- Task description: Return each line of the entries that holds the string "Filters".

- Supplied information:
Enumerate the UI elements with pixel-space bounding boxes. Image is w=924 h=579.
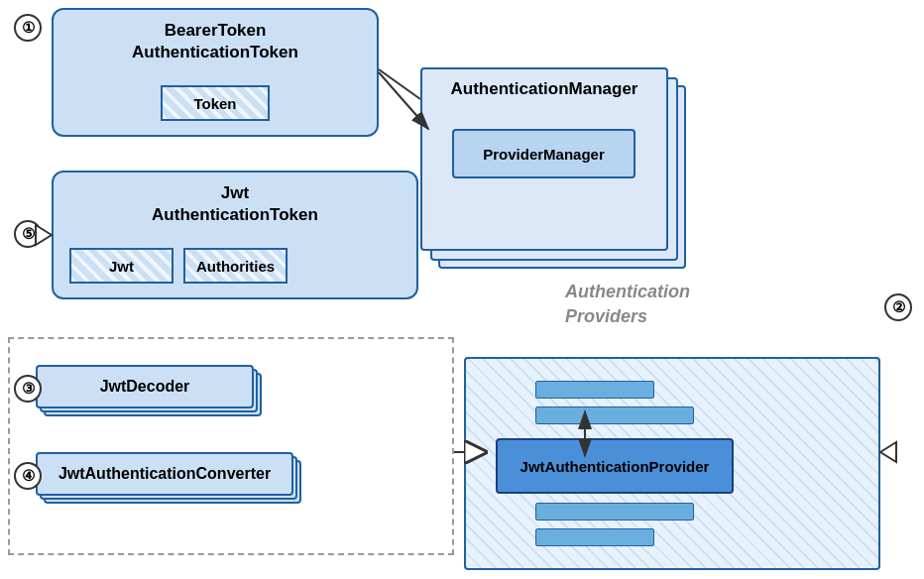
jwt-auth-provider-label: JwtAuthenticationProvider <box>496 438 734 494</box>
svg-line-8 <box>379 69 420 99</box>
am-title: AuthenticationManager <box>422 79 666 99</box>
circle-1: ① <box>14 14 42 42</box>
jwt-fields-row: Jwt Authorities <box>69 248 288 284</box>
auth-manager-stack: AuthenticationManager ProviderManager <box>420 67 678 276</box>
jwt-field-authorities: Authorities <box>183 248 288 284</box>
provider-manager: ProviderManager <box>452 129 635 178</box>
bearer-token-title: BearerToken AuthenticationToken <box>54 20 377 63</box>
circle-4: ④ <box>14 462 42 490</box>
token-field: Token <box>161 85 270 121</box>
jwt-auth-provider-box: JwtAuthenticationProvider <box>464 357 880 570</box>
jwt-decoder-stack: JwtDecoder <box>36 365 274 424</box>
jwt-conv-stack: JwtAuthenticationConverter <box>36 452 313 512</box>
bar-top-1 <box>535 381 654 399</box>
diagram: BearerToken AuthenticationToken Token ① … <box>0 0 924 579</box>
jap-right-arrow <box>880 442 896 462</box>
jwt-token-title: Jwt AuthenticationToken <box>54 182 416 226</box>
bar-top-2 <box>535 406 694 424</box>
circle-2: ② <box>884 293 912 321</box>
bar-bot-2 <box>535 528 654 546</box>
am-main: AuthenticationManager ProviderManager <box>420 67 668 251</box>
jc-main: JwtAuthenticationConverter <box>36 452 293 496</box>
auth-providers-label: AuthenticationProviders <box>565 280 690 329</box>
jd-main: JwtDecoder <box>36 365 254 408</box>
circle-5: ⑤ <box>14 220 42 248</box>
bearer-token-box: BearerToken AuthenticationToken Token <box>52 8 379 137</box>
jwt-token-box: Jwt AuthenticationToken Jwt Authorities <box>52 171 418 299</box>
jwt-field-jwt: Jwt <box>69 248 173 284</box>
bar-bot-1 <box>535 503 694 521</box>
circle-3: ③ <box>14 375 42 403</box>
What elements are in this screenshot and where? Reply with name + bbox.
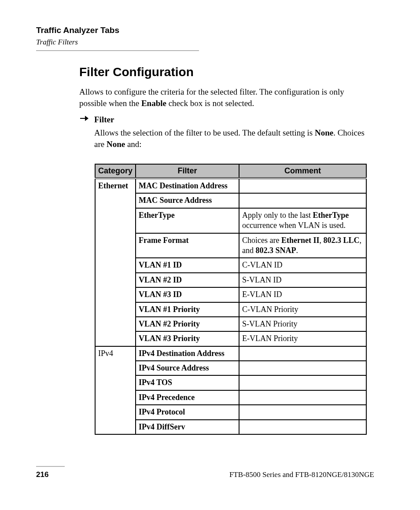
- content-area: Filter Configuration Allows to configure…: [79, 65, 368, 156]
- bullet-body-bold-1: None: [315, 128, 333, 137]
- filter-cell: EtherType: [136, 208, 239, 233]
- filter-cell: VLAN #1 ID: [136, 258, 239, 272]
- filter-cell: MAC Source Address: [136, 193, 239, 208]
- table-row: IPv4 Precedence: [95, 390, 366, 405]
- comment-cell: Choices are Ethernet II, 802.3 LLC, and …: [239, 233, 366, 258]
- comment-cell: [239, 346, 366, 361]
- filter-cell: IPv4 Precedence: [136, 390, 239, 405]
- table-row: IPv4 TOS: [95, 375, 366, 390]
- comment-cell: [239, 361, 366, 375]
- category-cell: IPv4: [95, 346, 136, 434]
- filter-cell: MAC Destination Address: [136, 178, 239, 193]
- comment-text: C-VLAN ID: [242, 261, 283, 269]
- comment-text: Apply only to the last: [242, 211, 313, 220]
- table-row: IPv4 DiffServ: [95, 420, 366, 434]
- page-number: 216: [36, 470, 48, 479]
- th-filter: Filter: [136, 164, 239, 178]
- footer-row: 216 FTB-8500 Series and FTB-8120NGE/8130…: [36, 470, 374, 479]
- table-row: VLAN #1 IDC-VLAN ID: [95, 258, 366, 272]
- th-category: Category: [95, 164, 136, 178]
- comment-bold: 802.3 LLC: [324, 236, 360, 245]
- category-cell: Ethernet: [95, 178, 136, 346]
- comment-cell: C-VLAN ID: [239, 258, 366, 272]
- comment-cell: [239, 375, 366, 390]
- th-comment: Comment: [239, 164, 366, 178]
- table-row: Frame FormatChoices are Ethernet II, 802…: [95, 233, 366, 258]
- table-row: VLAN #2 PriorityS-VLAN Priority: [95, 317, 366, 331]
- table-row: VLAN #1 PriorityC-VLAN Priority: [95, 302, 366, 317]
- footer-model: FTB-8500 Series and FTB-8120NGE/8130NGE: [229, 470, 374, 479]
- page-header: Traffic Analyzer Tabs Traffic Filters: [36, 26, 384, 51]
- table-row: EtherTypeApply only to the last EtherTyp…: [95, 208, 366, 233]
- filter-cell: IPv4 Source Address: [136, 361, 239, 375]
- filter-cell: VLAN #3 ID: [136, 287, 239, 302]
- comment-cell: E-VLAN ID: [239, 287, 366, 302]
- bullet-item: Filter: [79, 115, 368, 125]
- comment-text: ,: [320, 236, 324, 245]
- table-row: VLAN #3 IDE-VLAN ID: [95, 287, 366, 302]
- filter-cell: IPv4 DiffServ: [136, 420, 239, 434]
- comment-text: Choices are: [242, 236, 281, 245]
- filter-cell: VLAN #1 Priority: [136, 302, 239, 317]
- comment-cell: [239, 420, 366, 434]
- filter-table-wrap: Category Filter Comment EthernetMAC Dest…: [95, 164, 367, 435]
- comment-text: occurrence when VLAN is used.: [242, 221, 346, 230]
- comment-text: S-VLAN Priority: [242, 319, 298, 328]
- filter-cell: IPv4 Destination Address: [136, 346, 239, 361]
- intro-text-post: check box is not selected.: [166, 99, 254, 108]
- comment-text: C-VLAN Priority: [242, 305, 298, 314]
- comment-bold: EtherType: [313, 211, 349, 220]
- table-row: EthernetMAC Destination Address: [95, 178, 366, 193]
- comment-cell: [239, 178, 366, 193]
- filter-cell: VLAN #2 Priority: [136, 317, 239, 331]
- bullet-body-post: and:: [125, 139, 141, 149]
- comment-cell: [239, 390, 366, 405]
- bullet-body-bold-2: None: [107, 139, 125, 149]
- filter-table: Category Filter Comment EthernetMAC Dest…: [95, 164, 367, 435]
- page-footer: 216 FTB-8500 Series and FTB-8120NGE/8130…: [36, 466, 374, 479]
- comment-cell: E-VLAN Priority: [239, 331, 366, 346]
- bullet-body: Allows the selection of the filter to be…: [94, 127, 368, 150]
- arrow-icon: [79, 115, 94, 124]
- comment-cell: S-VLAN ID: [239, 273, 366, 287]
- comment-cell: [239, 405, 366, 419]
- intro-text-bold: Enable: [141, 99, 166, 108]
- comment-bold: Ethernet II: [281, 236, 320, 245]
- filter-cell: IPv4 TOS: [136, 375, 239, 390]
- comment-text: S-VLAN ID: [242, 275, 282, 284]
- bullet-body-pre: Allows the selection of the filter to be…: [94, 128, 315, 137]
- comment-cell: [239, 193, 366, 208]
- comment-text: .: [296, 246, 298, 255]
- comment-bold: 802.3 SNAP: [256, 246, 296, 255]
- comment-cell: Apply only to the last EtherType occurre…: [239, 208, 366, 233]
- comment-cell: C-VLAN Priority: [239, 302, 366, 317]
- table-row: VLAN #2 IDS-VLAN ID: [95, 273, 366, 287]
- header-rule: [36, 50, 199, 51]
- table-row: MAC Source Address: [95, 193, 366, 208]
- table-row: IPv4IPv4 Destination Address: [95, 346, 366, 361]
- table-header-row: Category Filter Comment: [95, 164, 366, 178]
- comment-cell: S-VLAN Priority: [239, 317, 366, 331]
- footer-rule: [36, 466, 65, 467]
- section-heading: Filter Configuration: [79, 65, 368, 79]
- filter-cell: VLAN #2 ID: [136, 273, 239, 287]
- intro-paragraph: Allows to configure the criteria for the…: [79, 86, 368, 109]
- filter-cell: IPv4 Protocol: [136, 405, 239, 419]
- table-row: VLAN #3 PriorityE-VLAN Priority: [95, 331, 366, 346]
- chapter-subtitle: Traffic Filters: [36, 38, 384, 47]
- bullet-label: Filter: [94, 115, 114, 125]
- filter-cell: Frame Format: [136, 233, 239, 258]
- table-row: IPv4 Protocol: [95, 405, 366, 419]
- table-row: IPv4 Source Address: [95, 361, 366, 375]
- filter-cell: VLAN #3 Priority: [136, 331, 239, 346]
- comment-text: E-VLAN Priority: [242, 334, 298, 343]
- comment-text: E-VLAN ID: [242, 290, 282, 299]
- chapter-title: Traffic Analyzer Tabs: [36, 26, 384, 35]
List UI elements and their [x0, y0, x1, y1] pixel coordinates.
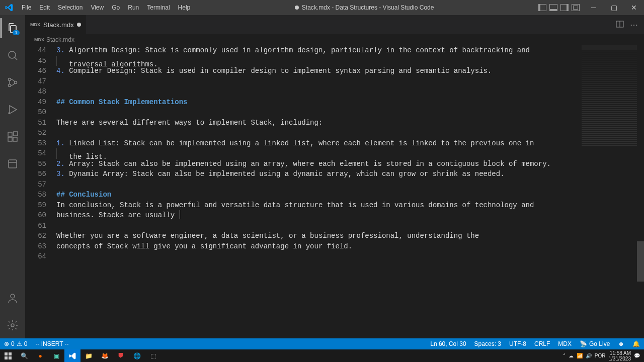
tab-stack-mdx[interactable]: MDX Stack.mdx — [25, 15, 87, 34]
menu-edit[interactable]: Edit — [35, 0, 54, 15]
explorer-icon[interactable]: 1 — [1, 18, 25, 38]
tray-sound-icon[interactable]: 🔊 — [586, 353, 592, 358]
svg-rect-13 — [5, 352, 8, 355]
taskbar-chrome[interactable]: 🌐 — [129, 349, 145, 362]
taskbar-app-3[interactable]: ⛊ — [113, 349, 129, 362]
svg-rect-7 — [13, 137, 17, 141]
tray-notifications-icon[interactable]: 💬 — [634, 353, 640, 358]
explorer-badge: 1 — [13, 30, 20, 35]
menu-file[interactable]: File — [18, 0, 35, 15]
svg-rect-5 — [8, 132, 12, 136]
warning-icon: ⚠ — [17, 340, 22, 347]
activity-bar: 1 — [0, 15, 25, 338]
more-actions-icon[interactable]: ⋯ — [630, 20, 638, 30]
status-problems[interactable]: ⊗0 ⚠0 — [0, 338, 31, 349]
status-eol[interactable]: CRLF — [530, 338, 554, 349]
tray-cloud-icon[interactable]: ☁ — [569, 353, 574, 358]
tray-wifi-icon[interactable]: 📶 — [577, 353, 583, 358]
system-tray[interactable]: ˄ ☁ 📶 🔊 POR 11:58 AM 1/31/2023 💬 — [563, 350, 644, 361]
svg-point-4 — [9, 113, 10, 114]
split-editor-icon[interactable] — [616, 20, 624, 30]
svg-point-1 — [9, 78, 11, 81]
tray-lang[interactable]: POR — [595, 353, 606, 358]
status-encoding[interactable]: UTF-8 — [505, 338, 530, 349]
other-view-icon[interactable] — [1, 154, 25, 174]
status-feedback-icon[interactable]: ☻ — [614, 338, 628, 349]
menu-selection[interactable]: Selection — [54, 0, 87, 15]
svg-point-2 — [9, 84, 11, 87]
breadcrumb[interactable]: MDX Stack.mdx — [25, 34, 644, 45]
code-content[interactable]: 3. Algorithm Design: Stack is commonly u… — [56, 45, 644, 338]
modified-dot-icon — [295, 6, 299, 10]
mdx-icon: MDX — [30, 22, 40, 27]
windows-taskbar: 🔍 ● ▣ 📁 🦊 ⛊ 🌐 ⬚ ˄ ☁ 📶 🔊 POR 11:58 AM 1/3… — [0, 349, 644, 362]
menu-go[interactable]: Go — [108, 0, 124, 15]
svg-rect-8 — [14, 132, 18, 136]
run-debug-icon[interactable] — [1, 100, 25, 120]
svg-point-3 — [15, 81, 17, 84]
taskbar-folder[interactable]: 📁 — [80, 349, 97, 362]
layout-controls[interactable] — [534, 4, 584, 11]
taskbar-app-1[interactable]: ● — [32, 349, 48, 362]
menu-run[interactable]: Run — [124, 0, 143, 15]
maximize-button[interactable]: ▢ — [604, 0, 624, 15]
svg-rect-15 — [5, 356, 8, 359]
antenna-icon: 📡 — [580, 340, 587, 347]
settings-icon[interactable] — [1, 315, 25, 335]
window-title: Stack.mdx - Data Structures - Visual Stu… — [194, 4, 534, 11]
taskbar-app-4[interactable]: ⬚ — [145, 349, 161, 362]
menu-view[interactable]: View — [87, 0, 108, 15]
tab-bar: MDX Stack.mdx ⋯ — [25, 15, 644, 34]
error-icon: ⊗ — [4, 340, 9, 347]
source-control-icon[interactable] — [1, 72, 25, 93]
main-menu: FileEditSelectionViewGoRunTerminalHelp — [18, 0, 194, 15]
editor-area: MDX Stack.mdx ⋯ MDX Stack.mdx 4445464748… — [25, 15, 644, 338]
scrollbar[interactable] — [637, 45, 644, 338]
svg-rect-6 — [8, 137, 12, 141]
status-language[interactable]: MDX — [554, 338, 576, 349]
taskbar-vscode[interactable] — [64, 349, 80, 362]
status-bell-icon[interactable]: 🔔 — [628, 338, 644, 349]
status-bar: ⊗0 ⚠0 -- INSERT -- Ln 60, Col 30 Spaces:… — [0, 338, 644, 349]
close-button[interactable]: ✕ — [624, 0, 644, 15]
search-taskbar-icon[interactable]: 🔍 — [16, 349, 32, 362]
status-line-col[interactable]: Ln 60, Col 30 — [426, 338, 470, 349]
tray-chevron-icon[interactable]: ˄ — [563, 353, 566, 358]
status-vim-mode: -- INSERT -- — [31, 338, 72, 349]
line-number-gutter: 4445464748495051525354555657585960616263… — [25, 45, 56, 338]
modified-indicator-icon — [77, 23, 81, 27]
tab-label: Stack.mdx — [43, 21, 74, 29]
taskbar-firefox[interactable]: 🦊 — [97, 349, 113, 362]
tray-clock[interactable]: 11:58 AM 1/31/2023 — [609, 350, 631, 361]
window-title-text: Stack.mdx - Data Structures - Visual Stu… — [302, 4, 434, 11]
start-button[interactable] — [0, 349, 16, 362]
status-go-live[interactable]: 📡Go Live — [576, 338, 614, 349]
menu-terminal[interactable]: Terminal — [143, 0, 174, 15]
svg-point-11 — [11, 324, 14, 327]
code-editor[interactable]: 4445464748495051525354555657585960616263… — [25, 45, 644, 338]
svg-point-0 — [9, 51, 16, 58]
svg-rect-16 — [9, 356, 12, 359]
vscode-logo — [0, 4, 18, 12]
extensions-icon[interactable] — [1, 127, 25, 147]
breadcrumb-file: Stack.mdx — [46, 36, 74, 43]
svg-rect-14 — [9, 352, 12, 355]
accounts-icon[interactable] — [1, 288, 25, 308]
svg-rect-9 — [9, 160, 17, 168]
mdx-icon: MDX — [34, 37, 44, 42]
minimize-button[interactable]: ─ — [584, 0, 604, 15]
svg-point-10 — [11, 294, 15, 298]
scrollbar-thumb[interactable] — [637, 241, 644, 282]
menu-help[interactable]: Help — [174, 0, 195, 15]
window-controls: ─ ▢ ✕ — [584, 0, 644, 15]
taskbar-app-2[interactable]: ▣ — [48, 349, 64, 362]
title-bar: FileEditSelectionViewGoRunTerminalHelp S… — [0, 0, 644, 15]
status-spaces[interactable]: Spaces: 3 — [470, 338, 505, 349]
search-icon[interactable] — [1, 45, 25, 65]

- Answer for the task:
- page-header: Traffic Analyzer Tabs Traffic Filters: [36, 26, 384, 51]
- chapter-subtitle: Traffic Filters: [36, 38, 384, 47]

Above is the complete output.